#### [REQUIRED WORK]
Please set down each of the lines below once more, exactly, omitting all pictures.

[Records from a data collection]

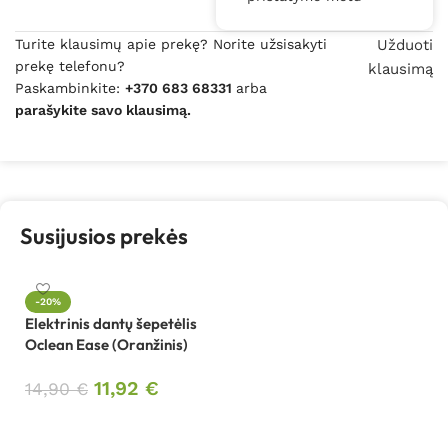
Turite klausimų apie prekę? Norite užsisakyti
Užduoti
prekę telefonu?
klausimą
Paskambinkite:
+370 683 68331
arba
parašykite savo klausimą.
Susijusios prekės
-20%
Elektrinis dantų šepetėlis
Oclean Ease (Oranžinis)
11,92
€
14,90
€
Į krepšelį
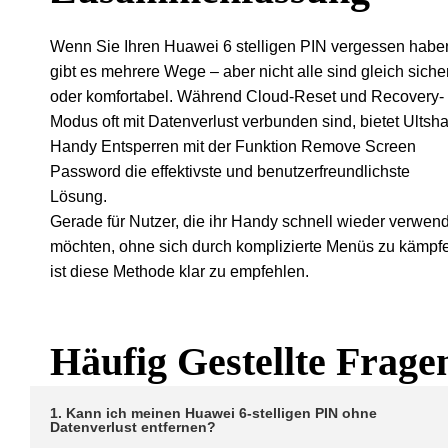
Wenn Sie Ihren Huawei 6 stelligen PIN vergessen habe
gibt es mehrere Wege – aber nicht alle sind gleich siche
oder komfortabel. Während Cloud-Reset und Recovery-
Modus oft mit Datenverlust verbunden sind, bietet Ultsh
Handy Entsperren mit der Funktion Remove Screen
Password die effektivste und benutzerfreundlichste
Lösung.
Gerade für Nutzer, die ihr Handy schnell wieder verwen
möchten, ohne sich durch komplizierte Menüs zu kämpf
ist diese Methode klar zu empfehlen.
Häufig Gestellte Frage
1. Kann ich meinen Huawei 6-stelligen PIN ohne
Datenverlust entfernen?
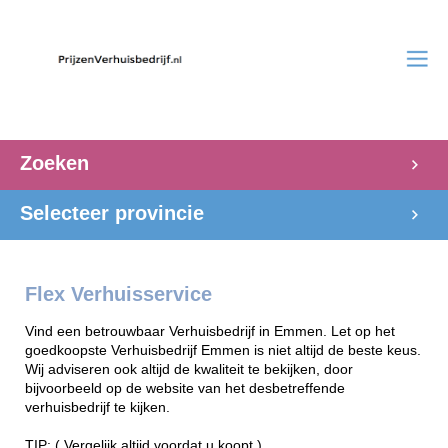
Zoeken
Selecteer provincie
Flex Verhuisservice
Vind een betrouwbaar Verhuisbedrijf in Emmen. Let op het
goedkoopste Verhuisbedrijf Emmen is niet altijd de beste keus.
Wij adviseren ook altijd de kwaliteit te bekijken, door
bijvoorbeeld op de website van het desbetreffende
verhuisbedrijf te kijken.
TIP: ( Vergelijk altijd voordat u koopt )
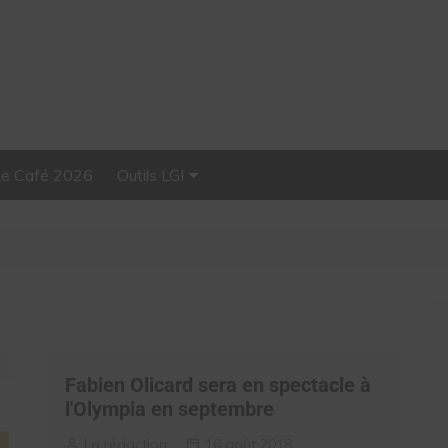
Le Café 2026
Outils LGI
Stellar, plateforme
d’influence tout-en-un
Fabien Olicard sera en spectacle à
l'Olympia en septembre
La rédaction
16 août 2018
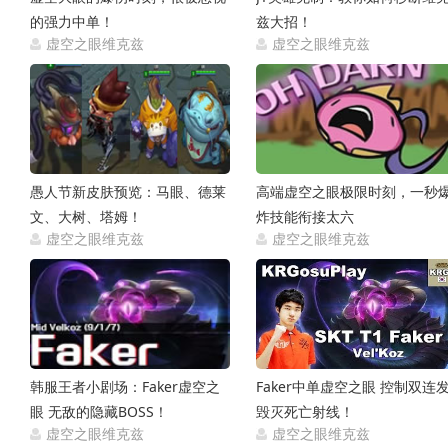
的强力中单！
兹大招！
虚空之眼维克兹
虚空之眼维克兹
2016-10-04
2016-07-
愚人节新皮肤预览：马眼、德莱
高端虚空之眼极限时刻，一秒
文、大树、塔姆！
炸技能衔接太六
虚空之眼维克兹
虚空之眼维克兹
2016-03-09
2016-01-
韩服王者小剧场：Faker虚空之
Faker中单虚空之眼 控制双连
眼 无敌的隐藏BOSS！
毁灭死亡射线！
虚空之眼维克兹
虚空之眼维克兹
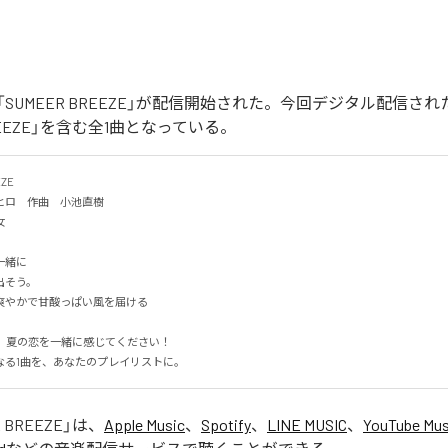
SUMEER BREEZE」が配信開始された。今回デジタル配信さ
BREEZE」を含む全1曲となっている。
E

ロ　作曲　小池直樹


に

そう。

やかで甘酸っぱい風を届ける

なる1曲を、あなたのプレイリストに。
 BREEZE
」は、
Apple Music
、
Spotify
、
LINE MUSIC
、
YouTube Mus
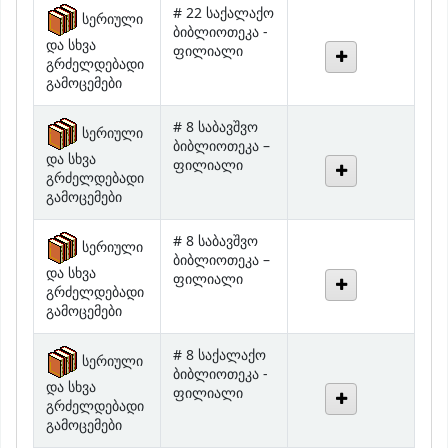
ბიბლიოთეკა -
და სხვა
ფილიალი
გრძელდებადი
გამოცემები
# 8 საბავშვო
სერიული
ბიბლიოთეკა –
და სხვა
ფილიალი
გრძელდებადი
გამოცემები
# 8 საბავშვო
სერიული
ბიბლიოთეკა –
და სხვა
ფილიალი
გრძელდებადი
გამოცემები
# 8 საქალაქო
სერიული
ბიბლიოთეკა -
და სხვა
ფილიალი
გრძელდებადი
გამოცემები
ანდრია
სერიული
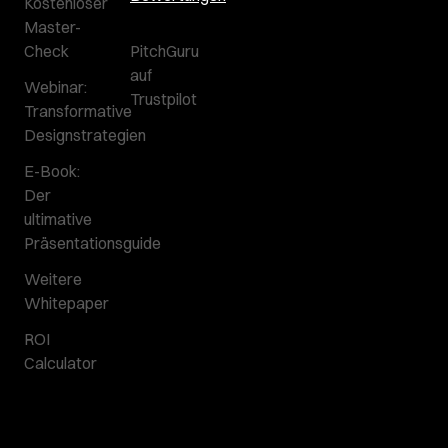
Kostenloser
Master-
Check
PitchGuru
auf
Webinar:
Trustpilot
Transformative
Designstrategien
E-Book:
Der
ultimative
Präsentationsguide
Weitere
Whitepaper
ROI
Calculator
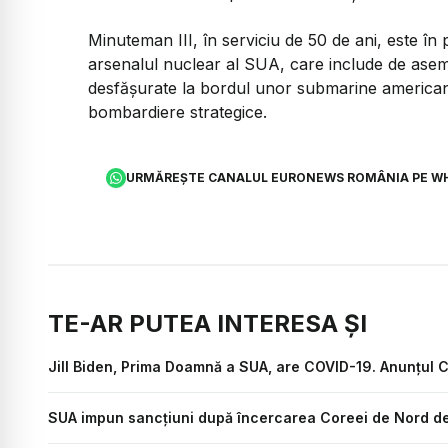
Minuteman III, în serviciu de 50 de ani, este în 
arsenalul nuclear al SUA, care include de asem
desfăşurate la bordul unor submarine america
bombardiere strategice.
URMĂREȘTE CANALUL EURONEWS ROMÂNIA PE W
TE-AR PUTEA INTERESA ȘI
Jill Biden, Prima Doamnă a SUA, are COVID-19. Anunțul C
SUA impun sancţiuni după încercarea Coreei de Nord de a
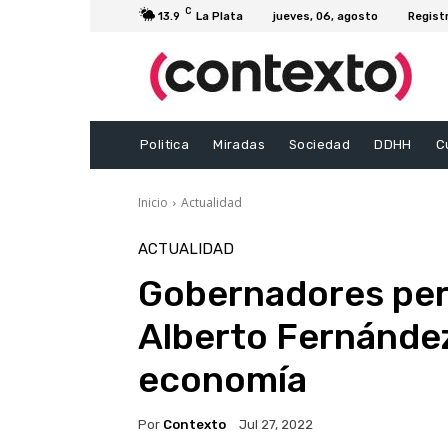
C
13.9
La Plata
jueves, 06, agosto
Regist
Politica
Miradas
Sociedad
DDHH
C
Inicio
Actualidad
ACTUALIDAD
Gobernadores per
Alberto Fernández
economía
Por
Contexto
Jul 27, 2022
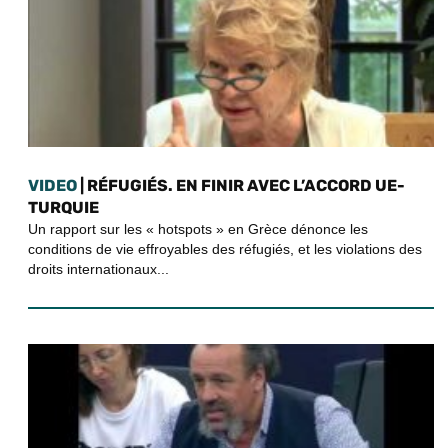
VIDEO
| RÉFUGIÉS. EN FINIR AVEC L’ACCORD UE-
TURQUIE
Un rapport sur les « hotspots » en Grèce dénonce les
conditions de vie effroyables des réfugiés, et les violations des
droits internationaux...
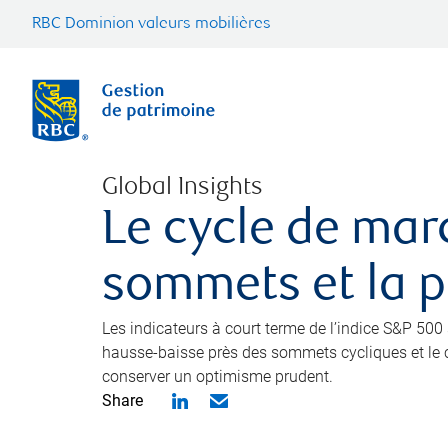
RBC Dominion valeurs mobilières
Global Insights
Le cycle de mar
sommets et la pa
Les indicateurs à court terme de l’indice S&P 50
hausse-baisse près des sommets cycliques et le cr
conserver un optimisme prudent.
Share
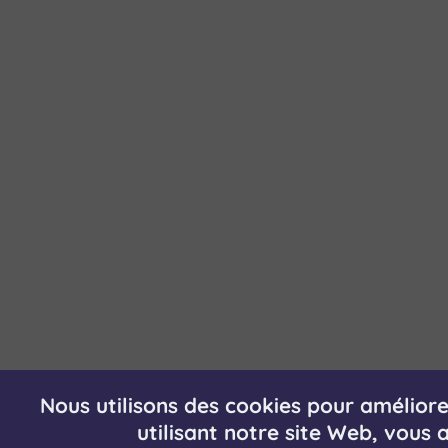
Nous utilisons des cookies pour améliore
utilisant notre site Web, vous a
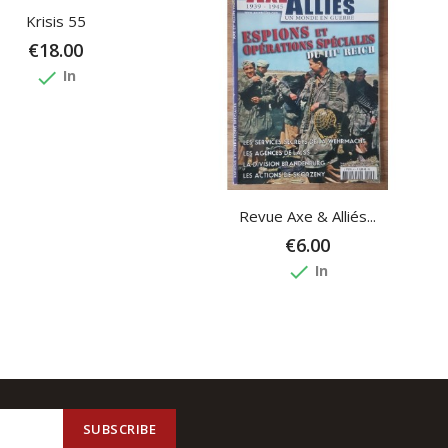
Krisis 55
€18.00
done
In
Revue Axe & Alliés...
€6.00
done
In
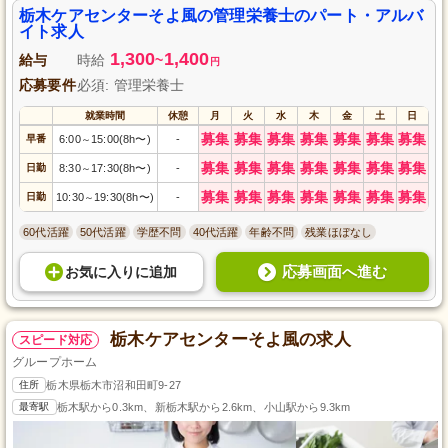
を提供することで喜びを感じられるやりがいのある職場です。
栃木ケアセンターそよ風の管理栄養士のパート・アルバ
イト求人
1,300
1,400
給与
時給
~
円
応募要件
必須: 管理栄養士
就業時間
休憩
月
火
水
木
金
土
日
募集
募集
募集
募集
募集
募集
募集
早番
6:00
15:00(8h〜)
-
～
募集
募集
募集
募集
募集
募集
募集
日勤
8:30
17:30(8h〜)
-
～
募集
募集
募集
募集
募集
募集
募集
日勤
10:30
19:30(8h〜)
-
～
60代活躍
50代活躍
学歴不問
40代活躍
年齢不問
残業ほぼなし
応募画面へ進む
お気に入り
に
追加
栃木ケアセンターそよ風の求人
スピード対応
グループホーム
住所
栃木県栃木市沼和田町9-27
最寄駅
栃木駅から0.3km、新栃木駅から2.6km、小山駅から9.3km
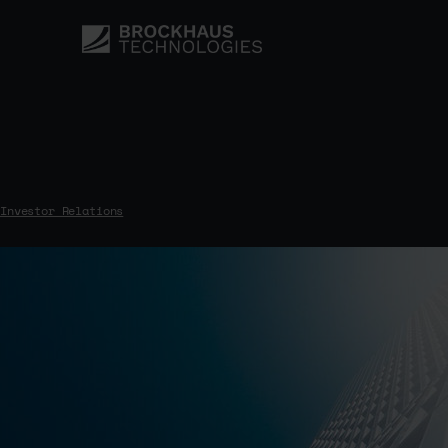
Investor Relations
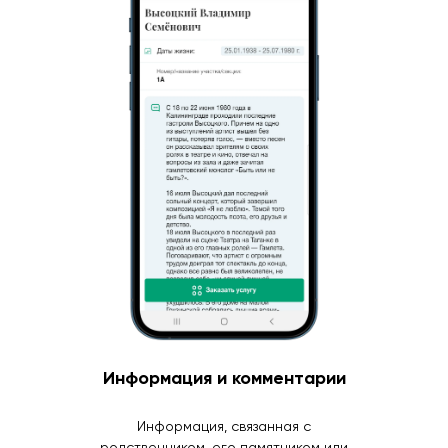
Информация и комментарии
Информация, связанная с
родственником, его памятником или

#### [TASK ANSWER]
Turite klausimų apie prekę? Norite užsisakyti
Užduoti
prekę telefonu?
klausimą
Paskambinkite:
+370 683 68331
arba
parašykite savo klausimą.
Susijusios prekės
-20%
Elektrinis dantų šepetėlis
Oclean Ease (Oranžinis)
11,92
€
14,90
€
Į krepšelį
Wenn Sie Ihren Huawei 6 stelligen PIN vergessen habe
gibt es mehrere Wege – aber nicht alle sind gleich siche
oder komfortabel. Während Cloud-Reset und Recovery-
Modus oft mit Datenverlust verbunden sind, bietet Ultsh
Handy Entsperren mit der Funktion Remove Screen
Password die effektivste und benutzerfreundlichste
Lösung.
Gerade für Nutzer, die ihr Handy schnell wieder verwen
möchten, ohne sich durch komplizierte Menüs zu kämpf
ist diese Methode klar zu empfehlen.
Häufig Gestellte Frage
1. Kann ich meinen Huawei 6-stelligen PIN ohne
Datenverlust entfernen?
Zoeken
Selecteer provincie
Flex Verhuisservice
Vind een betrouwbaar Verhuisbedrijf in Emmen. Let op het
goedkoopste Verhuisbedrijf Emmen is niet altijd de beste keus.
Wij adviseren ook altijd de kwaliteit te bekijken, door
bijvoorbeeld op de website van het desbetreffende
verhuisbedrijf te kijken.
TIP: ( Vergelijk altijd voordat u koopt )
Le Café 2026
Outils LGI
Stellar, plateforme
d’influence tout-en-un
Fabien Olicard sera en spectacle à
l'Olympia en septembre
La rédaction
16 août 2018
的强力中单！
兹大招！
虚空之眼维克兹
虚空之眼维克兹
2016-10-04
2016-07-
愚人节新皮肤预览：马眼、德莱
高端虚空之眼极限时刻，一秒
文、大树、塔姆！
炸技能衔接太六
虚空之眼维克兹
虚空之眼维克兹
2016-03-09
2016-01-
韩服王者小剧场：Faker虚空之
Faker中单虚空之眼 控制双连
眼 无敌的隐藏BOSS！
毁灭死亡射线！
虚空之眼维克兹
虚空之眼维克兹
SUMEER BREEZE」が配信開始された。今回デジタル配信さ
BREEZE」を含む全1曲となっている。
E

ロ　作曲　小池直樹


に

そう。

やかで甘酸っぱい風を届ける

なる1曲を、あなたのプレイリストに。
 BREEZE
」は、
Apple Music
、
Spotify
、
LINE MUSIC
、
YouTube Mus
ბიბლიოთეკა -
და სხვა
ფილიალი
გრძელდებადი
გამოცემები
# 8 საბავშვო
სერიული
ბიბლიოთეკა –
და სხვა
ფილიალი
გრძელდებადი
გამოცემები
# 8 საბავშვო
სერიული
ბიბლიოთეკა –
და სხვა
ფილიალი
გრძელდებადი
გამოცემები
# 8 საქალაქო
სერიული
ბიბლიოთეკა -
და სხვა
ფილიალი
გრძელდებადი
გამოცემები
ანდრია
სერიული
Kostenloser
Master-
Check
PitchGuru
auf
Webinar:
Trustpilot
Transformative
Designstrategien
E-Book:
Der
ultimative
Präsentationsguide
Weitere
Whitepaper
ROI
Calculator
Minuteman III, în serviciu de 50 de ani, este în 
arsenalul nuclear al SUA, care include de asem
desfăşurate la bordul unor submarine america
bombardiere strategice.
URMĂREȘTE CANALUL EURONEWS ROMÂNIA PE W
TE-AR PUTEA INTERESA ȘI
Jill Biden, Prima Doamnă a SUA, are COVID-19. Anunțul C
SUA impun sancţiuni după încercarea Coreei de Nord de a
C
13.9
La Plata
jueves, 06, agosto
Regist
Politica
Miradas
Sociedad
DDHH
C
Inicio
Actualidad
ACTUALIDAD
Gobernadores per
Alberto Fernández
economía
Por
Contexto
Jul 27, 2022
VIDEO
| RÉFUGIÉS. EN FINIR AVEC L’ACCORD UE-
TURQUIE
Un rapport sur les « hotspots » en Grèce dénonce les
conditions de vie effroyables des réfugiés, et les violations des
droits internationaux...
RBC Dominion valeurs mobilières
Global Insights
Le cycle de mar
sommets et la pa
Les indicateurs à court terme de l’indice S&P 50
hausse-baisse près des sommets cycliques et le cr
conserver un optimisme prudent.
Share
Nous utilisons des cookies pour améliore
utilisant notre site Web, vous a
Krisis 55
€18.00
done
In
Revue Axe & Alliés...
€6.00
done
In
を提供することで喜びを感じられるやりがいのある職場です。
栃木ケアセンターそよ風の管理栄養士のパート・アルバ
イト求人
1,300
1,400
給与
時給
~
円
応募要件
必須: 管理栄養士
就業時間
休憩
月
火
水
木
金
土
日
募集
募集
募集
募集
募集
募集
募集
早番
6:00
15:00(8h〜)
-
～
募集
募集
募集
募集
募集
募集
募集
日勤
8:30
17:30(8h〜)
-
～
募集
募集
募集
募集
募集
募集
募集
日勤
10:30
19:30(8h〜)
-
～
60代活躍
50代活躍
学歴不問
40代活躍
年齢不問
残業ほぼなし
応募画面へ進む
お気に入り
に
追加
栃木ケアセンターそよ風の求人
スピード対応
グループホーム
住所
栃木県栃木市沼和田町9-27
最寄駅
栃木駅から0.3km、新栃木駅から2.6km、小山駅から9.3km
Investor Relations
Информация и комментарии
Информация, связанная с
родственником, его памятником или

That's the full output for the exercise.